Hetty was brooding over the fire.
"That's what I told him," she went on. "An' I don't. I don't know 's ever I did, to speak of. It never really come up till now. He repeated texts o' Scriptur'. 'Parson,' says I, 'you ain't a woman that had one son, as good a boy as ever stepped, an' then lost him. 'Tain't a week,' says I, 'sence he was carried out o' this house. Don't you talk to me about God.'"
Lucy was looking at her with eloquent responses in her face. Hetty glanced up, and partly understood them.

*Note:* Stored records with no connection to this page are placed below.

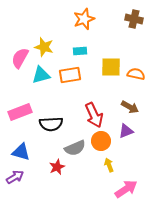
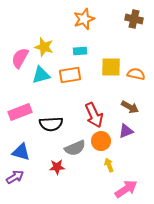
red star: rotated 21 degrees clockwise
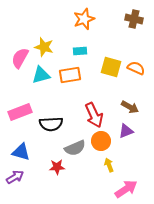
yellow square: rotated 15 degrees clockwise
orange semicircle: moved 6 px up; rotated 12 degrees clockwise
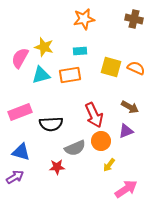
orange star: rotated 10 degrees clockwise
yellow arrow: rotated 120 degrees counterclockwise
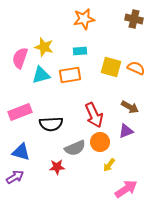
pink semicircle: rotated 10 degrees counterclockwise
orange circle: moved 1 px left, 1 px down
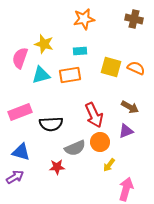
yellow star: moved 3 px up
pink arrow: rotated 40 degrees counterclockwise
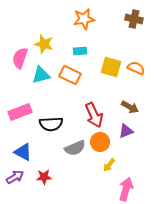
orange rectangle: rotated 35 degrees clockwise
blue triangle: moved 2 px right; rotated 12 degrees clockwise
red star: moved 13 px left, 10 px down
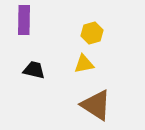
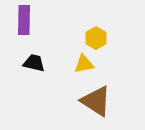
yellow hexagon: moved 4 px right, 5 px down; rotated 15 degrees counterclockwise
black trapezoid: moved 7 px up
brown triangle: moved 4 px up
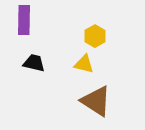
yellow hexagon: moved 1 px left, 2 px up
yellow triangle: rotated 25 degrees clockwise
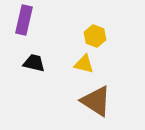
purple rectangle: rotated 12 degrees clockwise
yellow hexagon: rotated 10 degrees counterclockwise
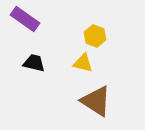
purple rectangle: moved 1 px right, 1 px up; rotated 68 degrees counterclockwise
yellow triangle: moved 1 px left, 1 px up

"Nor you neither, Lucy," she made haste to say. "You're terrible pious, an' you've had your troubles, an' they've be'n heavy; but you ain't had an' lost. If I could take it on me to-day to lay there as you be, knowin' I shouldn't get up no more, I'd jump at it if I could have Willard back, whistlin' round an' cuttin' up didos. Yes, I would."
"I guess you would," murmured Lucy to herself. "It's too bad—too bad."

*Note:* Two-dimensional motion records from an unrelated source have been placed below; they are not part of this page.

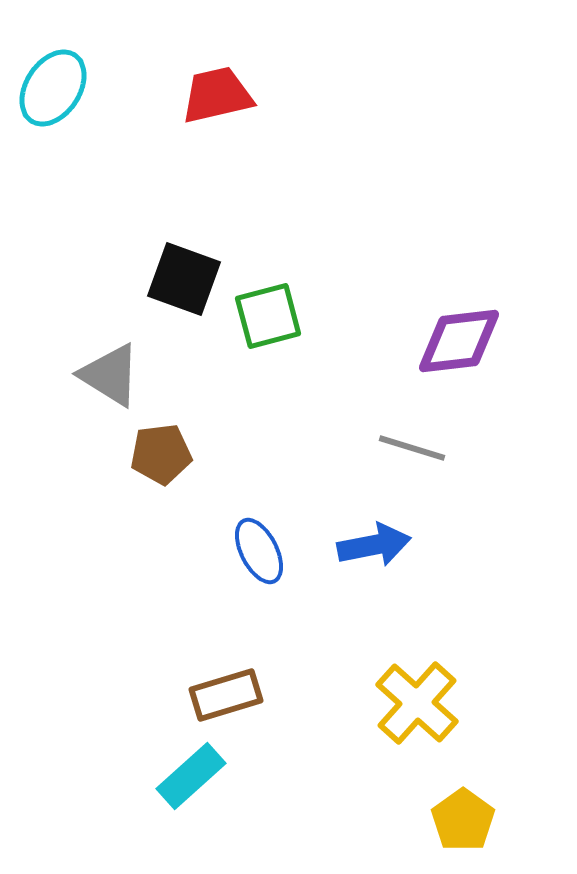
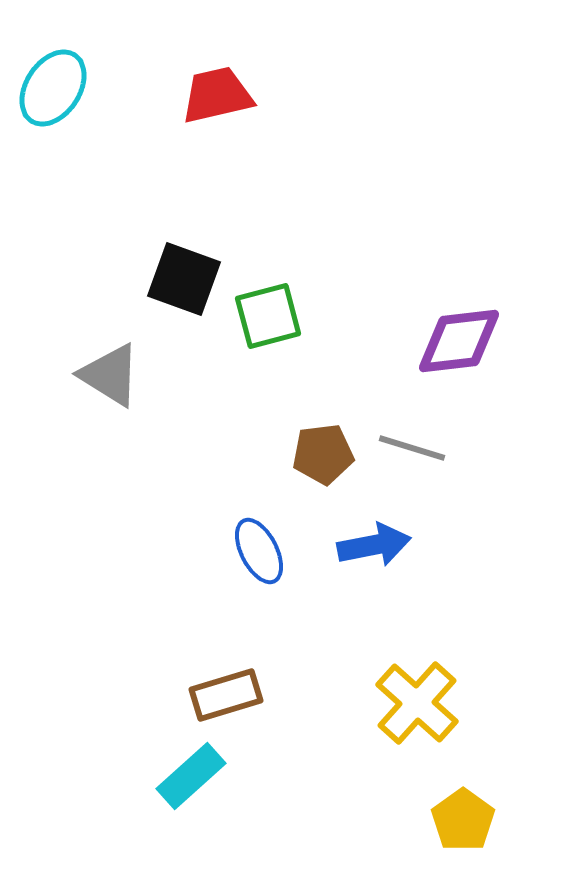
brown pentagon: moved 162 px right
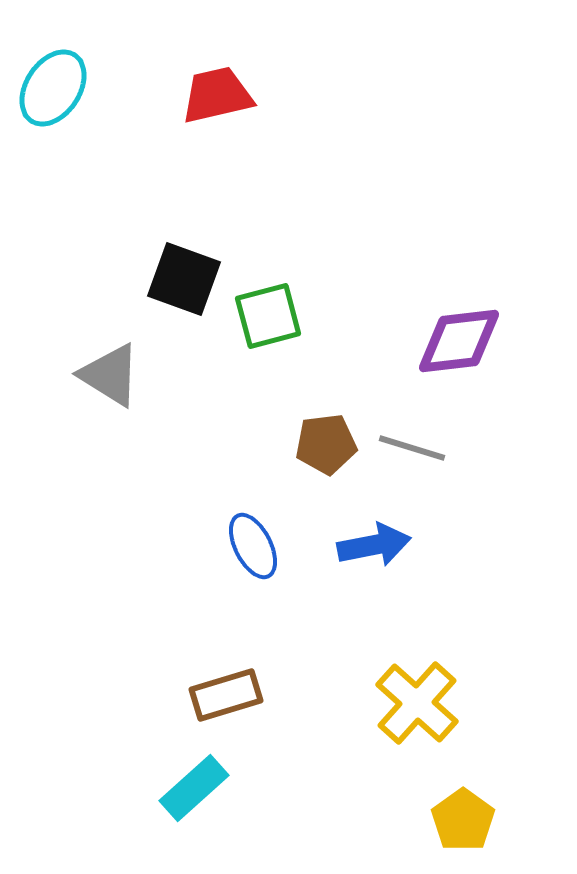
brown pentagon: moved 3 px right, 10 px up
blue ellipse: moved 6 px left, 5 px up
cyan rectangle: moved 3 px right, 12 px down
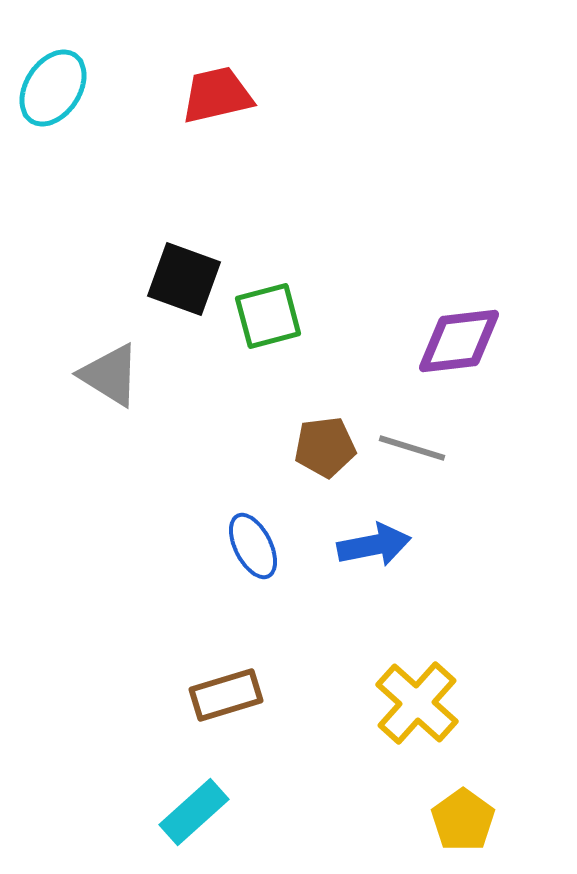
brown pentagon: moved 1 px left, 3 px down
cyan rectangle: moved 24 px down
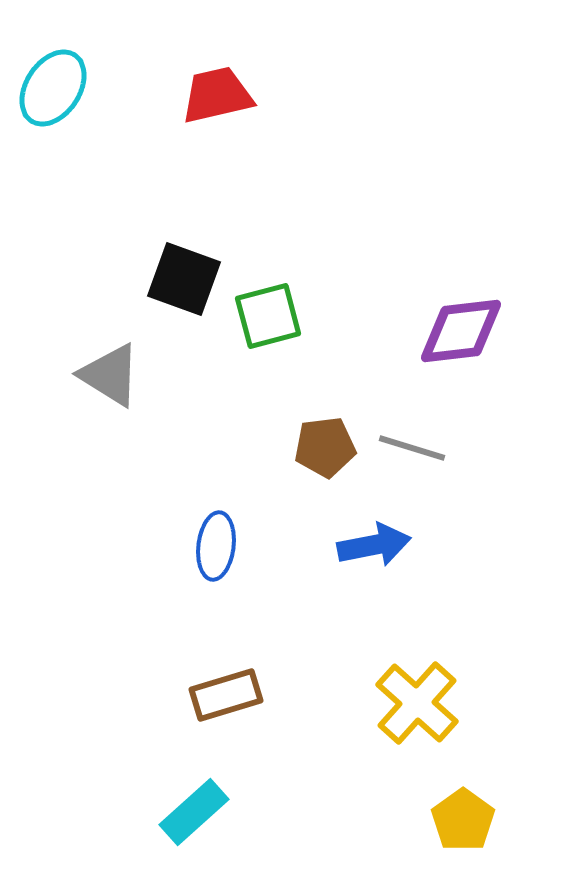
purple diamond: moved 2 px right, 10 px up
blue ellipse: moved 37 px left; rotated 34 degrees clockwise
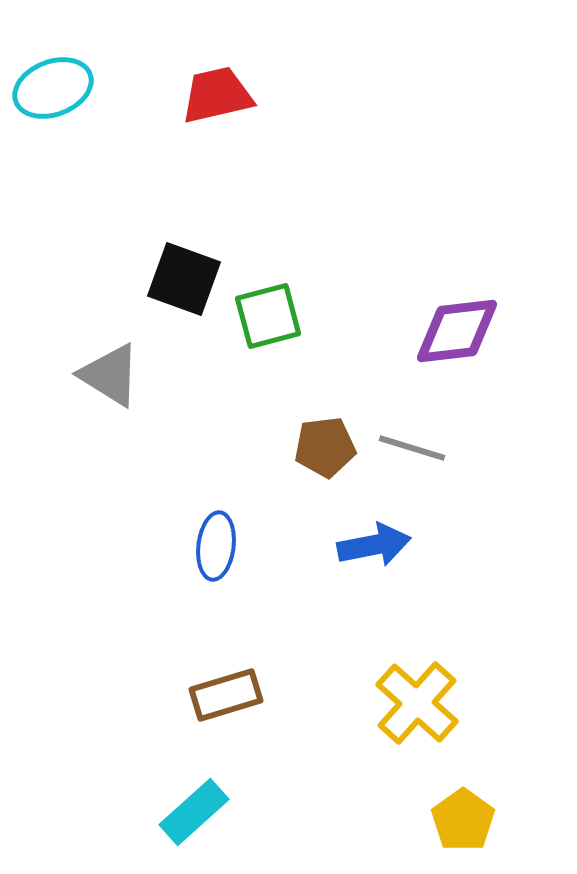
cyan ellipse: rotated 36 degrees clockwise
purple diamond: moved 4 px left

There was a step on the doorstone, and Caroline came in. She was Lucy's sister, gaunt and dark-eyed, with high cheek-bones, and the red of health upon them. She regarded Hetty piercingly.

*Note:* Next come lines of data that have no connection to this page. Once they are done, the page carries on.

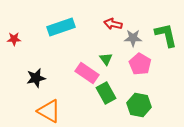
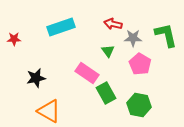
green triangle: moved 2 px right, 8 px up
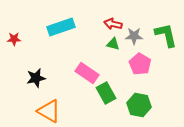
gray star: moved 1 px right, 2 px up
green triangle: moved 5 px right, 7 px up; rotated 40 degrees counterclockwise
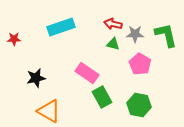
gray star: moved 1 px right, 2 px up
green rectangle: moved 4 px left, 4 px down
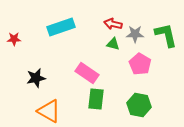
green rectangle: moved 6 px left, 2 px down; rotated 35 degrees clockwise
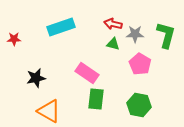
green L-shape: rotated 28 degrees clockwise
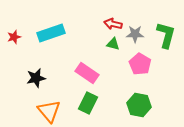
cyan rectangle: moved 10 px left, 6 px down
red star: moved 2 px up; rotated 16 degrees counterclockwise
green rectangle: moved 8 px left, 4 px down; rotated 20 degrees clockwise
orange triangle: rotated 20 degrees clockwise
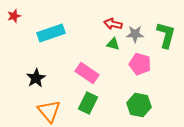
red star: moved 21 px up
pink pentagon: rotated 15 degrees counterclockwise
black star: rotated 18 degrees counterclockwise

"You got company over to your house?" she asked at once.
"No," Hetty answered. She added bitterly, "It's stiller'n the grave. I don't expect company no more."
"Well," commented Caroline.
She had laid aside her shawl, and began fruitful sallies about the kitchen, putting in a stick of wood, catching off the lid from the pot, to regard the dinner with a frowning brow, and then sitting down to extricate from her pocket a small something rolled in her handkerchief.